In this study, we show differential contribution of monocytes to heart macrophages during steady state, after macrophage depletion or in the acute and chronic phase after myocardial infarction. We found that macrophages participate in the immunosurveillance of myocardial tissue. These data correspond with previous studies on tissue-resident macrophages and raise important questions on the fate and function of macrophages during the development of heart failure.

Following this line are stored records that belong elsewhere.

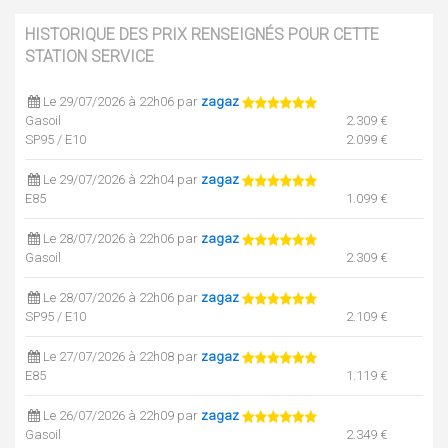
HISTORIQUE DES PRIX RENSEIGNÉS POUR CETTE
STATION SERVICE
Le 29/07/2026 à 22h06 par
zagaz
Gasoil
2.309 €
SP95 / E10
2.099 €
Le 29/07/2026 à 22h04 par
zagaz
E85
1.099 €
Le 28/07/2026 à 22h06 par
zagaz
Gasoil
2.309 €
Le 28/07/2026 à 22h06 par
zagaz
SP95 / E10
2.109 €
Le 27/07/2026 à 22h08 par
zagaz
E85
1.119 €
Le 26/07/2026 à 22h09 par
zagaz
Gasoil
2.349 €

巨噬细胞存在于稳定状态的心肌中。此前,人们认为所有的巨噬细胞都来源于单核细胞;然而,有研究表明,在一些器官中,组织驻留巨噬细胞可能通过局部增殖来自我维持。
我们的目的是研究在 CD11b(DTR/+) 小鼠巨噬细胞耗竭后和心肌梗死后,单核细胞对稳定状态中心肌驻留巨噬细胞的贡献。
通过体内示踪和流式细胞术,我们估计在稳定状态下,心脏巨噬细胞群体大约每 1 个月更新一次。为了探索心脏驻留巨噬细胞的来源,我们通过联体共生使小鼠的循环系统相连。6 周后,我们观察到血液单核细胞嵌合率为 35.3±3.4%,而心脏巨噬细胞的嵌合率则低得多,为 2.7±0.5%(P<0.01)。巨噬细胞通过增殖实现局部自我更新:单次注射后 2 小时,有 2.1±0.3%的细胞摄取溴脱氧尿苷,有 13.7±1.4%的心脏巨噬细胞对细胞周期标志物 Ki-67 呈阳性反应。这些细胞可能参与了抗感染的防御,因为我们发现它们吞噬了荧光标记的细菌。在缺血性心肌中,我们观察到组织驻留巨噬细胞在局部死亡,而一些巨噬细胞也迁移到造血器官。如果稳定状态受到冠状动脉结扎或白喉毒素诱导的 CD11b(DTR/+) 小鼠巨噬细胞耗竭的干扰,血液单核细胞会补充心脏巨噬细胞。然而,在心肌梗死后的慢性阶段,驻留在梗死区的巨噬细胞再次独立于血液单核细胞池,恢复到稳定状态。
在这项研究中,我们展示了单核细胞在稳定状态下、巨噬细胞耗竭后或心肌梗死后的急性和慢性阶段对心脏巨噬细胞的不同贡献。我们发现巨噬细胞参与了心肌组织的免疫监视。这些数据与之前关于组织驻留巨噬细胞的研究结果一致,并提出了关于巨噬细胞在心力衰竭发展过程中的命运和功能的重要问题。